PROBLEM REQUIREMENTS: Within the records below, find each line that holds the string "right", then copy it.

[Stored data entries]
※ ※ ※

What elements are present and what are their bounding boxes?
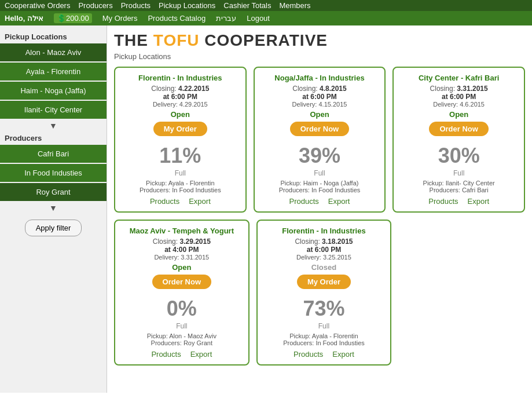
sidebar-item-alon[interactable]: Alon - Maoz Aviv <box>0 43 107 61</box>
sidebar: Pickup Locations Alon - Maoz Aviv Ayala … <box>0 25 107 393</box>
card-4-closing-time: at 4:00 PM <box>121 246 243 254</box>
card-4-full: Full <box>121 322 243 330</box>
card-5-title: Florentin - In Industries <box>263 226 385 235</box>
title-suffix: COOPERATIVE <box>199 31 328 49</box>
top-navigation: Cooperative Orders Producers Products Pi… <box>0 0 532 11</box>
second-navigation: Hello, אילה 💲200.00 My Orders Products C… <box>0 11 532 25</box>
card-3-order-btn[interactable]: Order Now <box>429 122 488 136</box>
card-1-closing-time: at 6:00 PM <box>121 93 240 101</box>
card-1-full: Full <box>121 169 240 177</box>
card-3-products-link[interactable]: Products <box>428 197 458 206</box>
balance-display: 💲200.00 <box>54 13 92 23</box>
nav-members[interactable]: Members <box>279 1 310 10</box>
cards-grid-top: Florentin - In Industries Closing: 4.22.… <box>114 67 525 213</box>
page-title: THE TOFU COOPERATIVE <box>114 31 525 50</box>
nav-my-orders[interactable]: My Orders <box>102 14 138 23</box>
card-5-export-link[interactable]: Export <box>332 350 354 359</box>
card-2-percent: 39% <box>261 144 379 168</box>
nav-logout[interactable]: Logout <box>247 14 270 23</box>
card-4-producers: Producers: Roy Grant <box>121 339 243 346</box>
pickup-chevron-down: ▼ <box>0 120 107 131</box>
sidebar-item-cafri[interactable]: Cafri Bari <box>0 145 107 163</box>
sidebar-item-roygrant[interactable]: Roy Grant <box>0 183 107 201</box>
card-4-status: Open <box>121 263 243 272</box>
card-4-order-btn[interactable]: Order Now <box>152 275 211 289</box>
card-2-products-link[interactable]: Products <box>289 197 319 206</box>
card-4-delivery: Delivery: 3.31.2015 <box>121 254 243 261</box>
apply-filter-button[interactable]: Apply filter <box>25 220 82 236</box>
card-3-status: Open <box>399 110 518 119</box>
card-3-full: Full <box>399 169 518 177</box>
card-2-closing-time: at 6:00 PM <box>261 93 379 101</box>
nav-producers[interactable]: Producers <box>78 1 112 10</box>
nav-pickup-locations[interactable]: Pickup Locations <box>159 1 215 10</box>
card-4-products-link[interactable]: Products <box>151 350 181 359</box>
card-2-pickup: Pickup: Haim - Noga (Jaffa) <box>261 180 379 187</box>
card-2-producers: Producers: In Food Industies <box>261 187 379 193</box>
card-4-links: Products Export <box>121 350 243 359</box>
nav-products-catalog[interactable]: Products Catalog <box>148 14 206 23</box>
card-1-pickup: Pickup: Ayala - Florentin <box>121 180 240 187</box>
card-5-products-link[interactable]: Products <box>293 350 323 359</box>
pickup-locations-label: Pickup Locations <box>114 52 525 61</box>
card-5-percent: 73% <box>263 297 385 321</box>
card-2-closing-label: Closing: 4.8.2015 <box>261 85 379 93</box>
card-5-closing-label: Closing: 3.18.2015 <box>263 237 385 246</box>
card-2-title: Noga/Jaffa - In Industries <box>261 74 379 82</box>
title-highlight: TOFU <box>153 31 200 49</box>
card-3-links: Products Export <box>399 197 518 206</box>
title-prefix: THE <box>114 31 153 49</box>
order-card-4: Maoz Aviv - Tempeh & Yogurt Closing: 3.2… <box>114 220 250 366</box>
card-5-full: Full <box>263 322 385 330</box>
card-2-status: Open <box>261 110 379 119</box>
card-4-closing-label: Closing: 3.29.2015 <box>121 237 243 246</box>
card-1-order-btn[interactable]: My Order <box>153 122 207 136</box>
nav-hebrew[interactable]: עברית <box>216 14 236 23</box>
main-layout: Pickup Locations Alon - Maoz Aviv Ayala … <box>0 25 532 393</box>
card-1-export-link[interactable]: Export <box>189 197 211 206</box>
card-5-links: Products Export <box>263 350 385 359</box>
card-4-pickup: Pickup: Alon - Maoz Aviv <box>121 332 243 339</box>
nav-cooperative-orders[interactable]: Cooperative Orders <box>5 1 70 10</box>
card-2-links: Products Export <box>261 197 379 206</box>
card-1-links: Products Export <box>121 197 240 206</box>
card-2-export-link[interactable]: Export <box>328 197 350 206</box>
nav-products[interactable]: Products <box>121 1 151 10</box>
sidebar-item-ayala[interactable]: Ayala - Florentin <box>0 63 107 81</box>
producers-section-title: Producers <box>0 131 107 145</box>
cards-grid-bottom: Maoz Aviv - Tempeh & Yogurt Closing: 3.2… <box>114 220 391 366</box>
card-2-full: Full <box>261 169 379 177</box>
card-3-pickup: Pickup: Ilanit- City Center <box>399 180 518 187</box>
card-1-closing-label: Closing: 4.22.2015 <box>121 85 240 93</box>
order-card-1: Florentin - In Industries Closing: 4.22.… <box>114 67 247 213</box>
card-1-products-link[interactable]: Products <box>150 197 179 206</box>
card-2-order-btn[interactable]: Order Now <box>290 122 349 136</box>
card-2-delivery: Delivery: 4.15.2015 <box>261 101 379 108</box>
card-3-title: City Center - Kafri Bari <box>399 74 518 82</box>
card-5-delivery: Delivery: 3.25.2015 <box>263 254 385 261</box>
order-card-5: Florentin - In Industries Closing: 3.18.… <box>256 220 392 366</box>
hello-greeting: Hello, אילה <box>5 14 43 23</box>
card-3-export-link[interactable]: Export <box>468 197 490 206</box>
card-5-order-btn[interactable]: My Order <box>297 275 351 289</box>
sidebar-item-infood[interactable]: In Food Industies <box>0 164 107 182</box>
card-3-percent: 30% <box>399 144 518 168</box>
card-5-status: Closed <box>263 263 385 272</box>
card-3-delivery: Delivery: 4.6.2015 <box>399 101 518 108</box>
card-1-delivery: Delivery: 4.29.2015 <box>121 101 240 108</box>
card-1-producers: Producers: In Food Industies <box>121 187 240 193</box>
card-4-export-link[interactable]: Export <box>190 350 212 359</box>
nav-cashier-totals[interactable]: Cashier Totals <box>223 1 271 10</box>
card-5-closing-time: at 6:00 PM <box>263 246 385 254</box>
card-1-title: Florentin - In Industries <box>121 74 240 82</box>
card-3-closing-time: at 6:00 PM <box>399 93 518 101</box>
order-card-3: City Center - Kafri Bari Closing: 3.31.2… <box>392 67 525 213</box>
sidebar-item-ilanit[interactable]: Ilanit- City Center <box>0 101 107 119</box>
producers-chevron-down: ▼ <box>0 202 107 214</box>
card-4-title: Maoz Aviv - Tempeh & Yogurt <box>121 226 243 235</box>
main-content: THE TOFU COOPERATIVE Pickup Locations Fl… <box>107 25 532 393</box>
sidebar-item-haim[interactable]: Haim - Noga (Jaffa) <box>0 82 107 100</box>
pickup-section-title: Pickup Locations <box>0 30 107 43</box>
order-card-2: Noga/Jaffa - In Industries Closing: 4.8.… <box>254 67 386 213</box>
card-1-percent: 11% <box>121 144 240 168</box>
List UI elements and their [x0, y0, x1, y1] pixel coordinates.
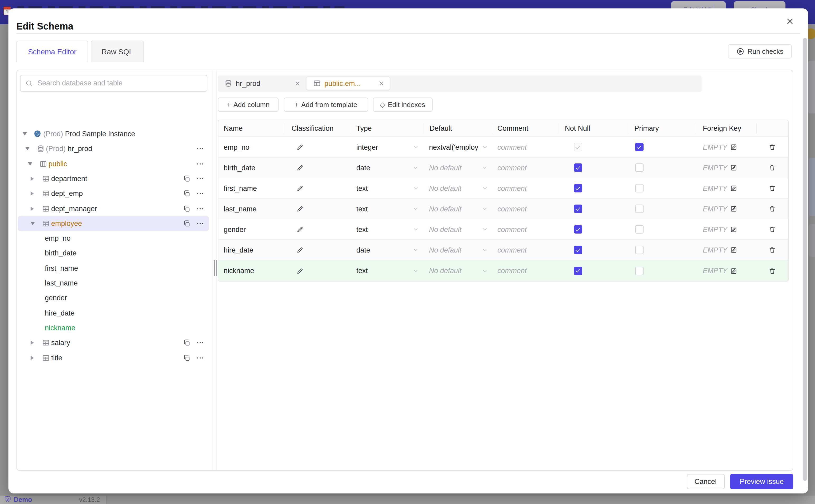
more-options-icon[interactable] [196, 220, 204, 227]
primary-checkbox[interactable] [635, 184, 643, 192]
column-name-input[interactable]: nickname [224, 267, 254, 275]
more-options-icon[interactable] [196, 354, 204, 362]
trash-icon[interactable] [769, 246, 776, 254]
close-icon[interactable] [378, 80, 384, 86]
caret-right-icon[interactable] [31, 191, 34, 196]
caret-right-icon[interactable] [31, 356, 34, 360]
column-name-input[interactable]: emp_no [224, 143, 249, 151]
tree-item-hr_prod[interactable]: (Prod) hr_prod [18, 142, 209, 156]
caret-right-icon[interactable] [31, 206, 34, 211]
pencil-icon[interactable] [296, 226, 304, 233]
tree-item-birth_date[interactable]: birth_date [18, 246, 209, 261]
copy-icon[interactable] [183, 354, 190, 361]
trash-icon[interactable] [769, 267, 776, 274]
tree-item-Prod Sample Instance[interactable]: (Prod) Prod Sample Instance [18, 127, 209, 141]
pencil-icon[interactable] [296, 205, 304, 212]
tree-item-dept_emp[interactable]: dept_emp [18, 186, 209, 201]
comment-input[interactable]: comment [498, 225, 527, 233]
tree-item-gender[interactable]: gender [18, 291, 209, 306]
preview-issue-button[interactable]: Preview issue [730, 474, 793, 489]
tree-search-input[interactable] [36, 75, 205, 91]
type-select[interactable]: text [351, 260, 424, 281]
close-icon[interactable] [785, 17, 794, 25]
tree-item-public[interactable]: public [18, 156, 209, 171]
comment-input[interactable]: comment [498, 164, 527, 172]
tree-item-nickname[interactable]: nickname [18, 321, 209, 335]
comment-input[interactable]: comment [498, 184, 527, 192]
tree-item-first_name[interactable]: first_name [18, 261, 209, 275]
primary-checkbox[interactable] [635, 266, 643, 275]
default-select[interactable]: No default [424, 158, 493, 178]
caret-down-icon[interactable] [28, 162, 32, 165]
edit-foreign-key-icon[interactable] [730, 226, 737, 233]
edit-foreign-key-icon[interactable] [730, 143, 737, 151]
comment-input[interactable]: comment [498, 246, 527, 254]
more-options-icon[interactable] [196, 190, 204, 197]
modal-scrollbar[interactable] [803, 38, 807, 481]
not-null-checkbox[interactable] [574, 163, 582, 172]
more-options-icon[interactable] [196, 175, 204, 183]
type-select[interactable]: text [351, 199, 424, 219]
default-select[interactable]: No default [424, 219, 493, 239]
default-select[interactable]: No default [424, 260, 493, 281]
edit-indexes-button[interactable]: ◇ Edit indexes [373, 97, 432, 112]
column-name-input[interactable]: hire_date [224, 246, 253, 254]
caret-right-icon[interactable] [31, 341, 34, 345]
pencil-icon[interactable] [296, 246, 304, 254]
edit-foreign-key-icon[interactable] [730, 267, 737, 274]
copy-icon[interactable] [183, 190, 190, 197]
pencil-icon[interactable] [296, 267, 304, 274]
more-options-icon[interactable] [196, 205, 204, 212]
more-options-icon[interactable] [196, 339, 204, 347]
add-column-button[interactable]: + Add column [218, 97, 278, 112]
copy-icon[interactable] [183, 339, 190, 346]
primary-checkbox[interactable] [635, 163, 643, 172]
pencil-icon[interactable] [296, 185, 304, 192]
tree-item-dept_manager[interactable]: dept_manager [18, 201, 209, 216]
default-select[interactable]: No default [424, 178, 493, 198]
tab-schema-editor[interactable]: Schema Editor [16, 41, 88, 62]
copy-icon[interactable] [183, 175, 190, 182]
edit-foreign-key-icon[interactable] [730, 185, 737, 192]
cancel-button[interactable]: Cancel [687, 474, 725, 489]
tree-item-title[interactable]: title [18, 350, 209, 365]
copy-icon[interactable] [183, 205, 190, 212]
column-name-input[interactable]: first_name [224, 184, 257, 192]
not-null-checkbox[interactable] [574, 205, 582, 213]
primary-checkbox[interactable] [635, 246, 643, 254]
primary-checkbox[interactable] [635, 225, 643, 234]
trash-icon[interactable] [769, 205, 776, 212]
caret-down-icon[interactable] [31, 222, 35, 225]
add-from-template-button[interactable]: + Add from template [283, 97, 368, 112]
type-select[interactable]: text [351, 178, 424, 198]
default-select[interactable]: No default [424, 240, 493, 260]
column-name-input[interactable]: gender [224, 225, 246, 233]
caret-right-icon[interactable] [31, 177, 34, 181]
demo-link[interactable]: Demo [4, 496, 32, 504]
resize-handle-icon[interactable] [214, 260, 216, 276]
pencil-icon[interactable] [296, 143, 304, 151]
not-null-checkbox[interactable] [574, 184, 582, 192]
column-name-input[interactable]: last_name [224, 205, 257, 213]
primary-checkbox[interactable] [635, 143, 643, 151]
type-select[interactable]: integer [351, 137, 424, 157]
close-icon[interactable] [294, 80, 301, 86]
pencil-icon[interactable] [296, 164, 304, 171]
more-options-icon[interactable] [196, 160, 204, 168]
trash-icon[interactable] [769, 185, 776, 192]
tab-raw-sql[interactable]: Raw SQL [91, 41, 144, 62]
tree-item-department[interactable]: department [18, 171, 209, 186]
more-options-icon[interactable] [196, 145, 204, 153]
type-select[interactable]: text [351, 219, 424, 239]
tab-chip-public-employee[interactable]: public.em... [306, 76, 390, 90]
default-select[interactable]: No default [424, 199, 493, 219]
tree-item-salary[interactable]: salary [18, 335, 209, 350]
primary-checkbox[interactable] [635, 205, 643, 213]
trash-icon[interactable] [769, 226, 776, 233]
run-checks-button[interactable]: Run checks [728, 44, 792, 59]
not-null-checkbox[interactable] [574, 246, 582, 254]
not-null-checkbox[interactable] [574, 225, 582, 234]
tree-item-employee[interactable]: employee [18, 216, 209, 231]
comment-input[interactable]: comment [498, 143, 527, 151]
copy-icon[interactable] [183, 220, 190, 227]
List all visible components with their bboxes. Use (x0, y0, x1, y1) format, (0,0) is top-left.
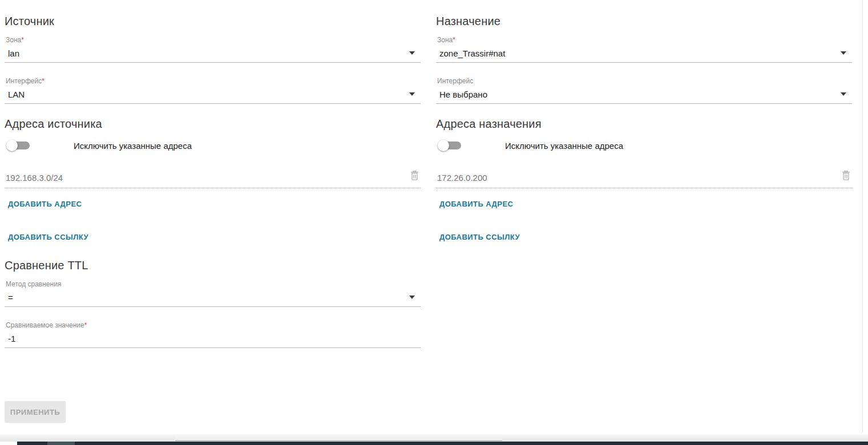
source-zone-value[interactable]: lan (5, 48, 421, 59)
source-zone-label-text: Зона (6, 36, 21, 44)
trash-icon[interactable] (841, 169, 851, 183)
trash-icon[interactable] (410, 169, 419, 183)
toggle-thumb (438, 140, 449, 151)
chevron-down-icon[interactable] (841, 92, 846, 96)
destination-interface-value[interactable]: Не выбрано (436, 89, 852, 100)
chevron-down-icon[interactable] (409, 296, 415, 299)
destination-zone-label-text: Зона (437, 36, 453, 44)
apply-button[interactable]: ПРИМЕНИТЬ (5, 401, 66, 423)
source-exclude-toggle-label: Исключить указанные адреса (74, 141, 192, 151)
ttl-value-label: Сравниваемое значение* (5, 321, 421, 329)
taskbar-item-highlight (47, 442, 75, 445)
chevron-down-icon[interactable] (409, 92, 415, 96)
ttl-method-label: Метод сравнения (5, 280, 421, 288)
required-asterisk: * (453, 36, 455, 44)
source-exclude-toggle-row: Исключить указанные адреса (5, 139, 421, 152)
ttl-method-select[interactable]: Метод сравнения = (5, 280, 421, 307)
source-addresses-title: Адреса источника (5, 118, 421, 131)
required-asterisk: * (84, 321, 87, 329)
destination-add-link-button[interactable]: ДОБАВИТЬ ССЫЛКУ (436, 233, 520, 242)
chevron-down-icon[interactable] (841, 51, 846, 55)
source-title: Источник (5, 15, 421, 28)
chevron-down-icon[interactable] (409, 51, 415, 55)
ttl-method-value[interactable]: = (5, 292, 421, 303)
source-zone-select[interactable]: Зона* lan (5, 36, 421, 63)
source-address-input[interactable] (5, 172, 410, 183)
ttl-method-label-text: Метод сравнения (6, 280, 61, 288)
destination-exclude-toggle-row: Исключить указанные адреса (436, 139, 852, 152)
ttl-value-field[interactable]: Сравниваемое значение* -1 (5, 321, 421, 348)
destination-title: Назначение (436, 15, 852, 28)
horizontal-scrollbar-thumb[interactable] (175, 435, 502, 441)
destination-interface-label-text: Интерфейс (437, 77, 473, 85)
source-interface-label-text: Интерфейс (6, 77, 42, 85)
source-exclude-toggle[interactable] (6, 140, 31, 151)
required-asterisk: * (42, 77, 45, 85)
ttl-value-label-text: Сравниваемое значение (6, 321, 84, 329)
source-interface-select[interactable]: Интерфейс* LAN (5, 77, 421, 104)
ttl-title: Сравнение TTL (5, 259, 421, 272)
source-zone-label: Зона* (5, 36, 421, 44)
source-column: Источник Зона* lan Интерфейс* LAN Адреса… (5, 0, 421, 348)
destination-address-row (436, 169, 852, 188)
destination-addresses-title: Адреса назначения (436, 118, 852, 131)
vertical-scrollbar-edge (862, 0, 863, 432)
destination-zone-value[interactable]: zone_Trassir#nat (436, 48, 852, 59)
ttl-value-value[interactable]: -1 (5, 333, 421, 344)
required-asterisk: * (21, 36, 24, 44)
taskbar-edge (0, 442, 868, 445)
destination-interface-label: Интерфейс (436, 77, 852, 85)
destination-address-input[interactable] (436, 172, 841, 183)
destination-zone-label: Зона* (436, 36, 852, 44)
taskbar-corner (0, 442, 17, 445)
destination-column: Назначение Зона* zone_Trassir#nat Интерф… (436, 0, 852, 348)
destination-exclude-toggle[interactable] (438, 140, 463, 151)
source-add-link-button[interactable]: ДОБАВИТЬ ССЫЛКУ (5, 233, 88, 242)
source-address-row (5, 169, 421, 188)
source-interface-label: Интерфейс* (5, 77, 421, 85)
source-add-address-button[interactable]: ДОБАВИТЬ АДРЕС (5, 200, 82, 209)
form-columns: Источник Зона* lan Интерфейс* LAN Адреса… (0, 0, 868, 348)
toggle-thumb (6, 140, 18, 151)
source-interface-value[interactable]: LAN (5, 89, 421, 100)
destination-interface-select[interactable]: Интерфейс Не выбрано (436, 77, 852, 104)
destination-exclude-toggle-label: Исключить указанные адреса (505, 141, 623, 151)
destination-add-address-button[interactable]: ДОБАВИТЬ АДРЕС (436, 200, 513, 209)
horizontal-scrollbar-track[interactable] (0, 434, 868, 442)
destination-zone-select[interactable]: Зона* zone_Trassir#nat (436, 36, 852, 63)
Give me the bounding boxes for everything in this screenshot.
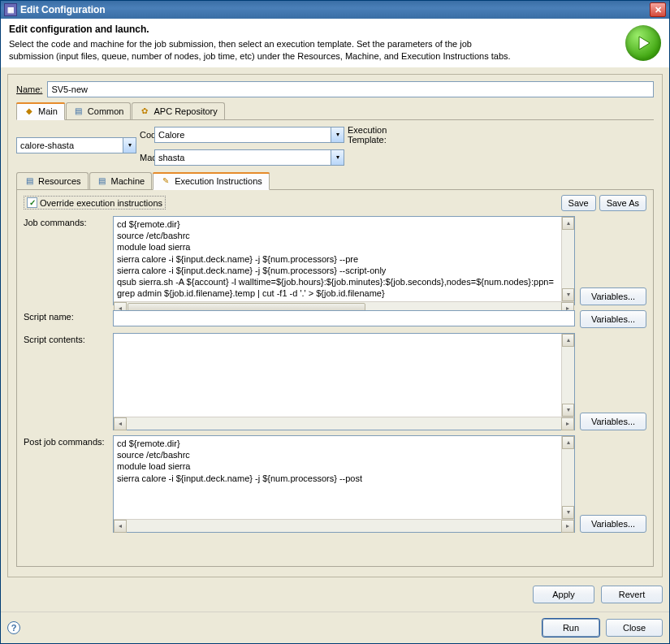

※ ※ ※

SOLUTION FOR THIS PROBLEM:
caret-right-icon[interactable] [31, 191, 34, 196]
caret-right-icon[interactable] [31, 356, 34, 360]
caret-right-icon[interactable] [31, 206, 34, 211]
caret-right-icon[interactable] [31, 341, 34, 345]
caret-right-icon[interactable] [31, 177, 34, 181]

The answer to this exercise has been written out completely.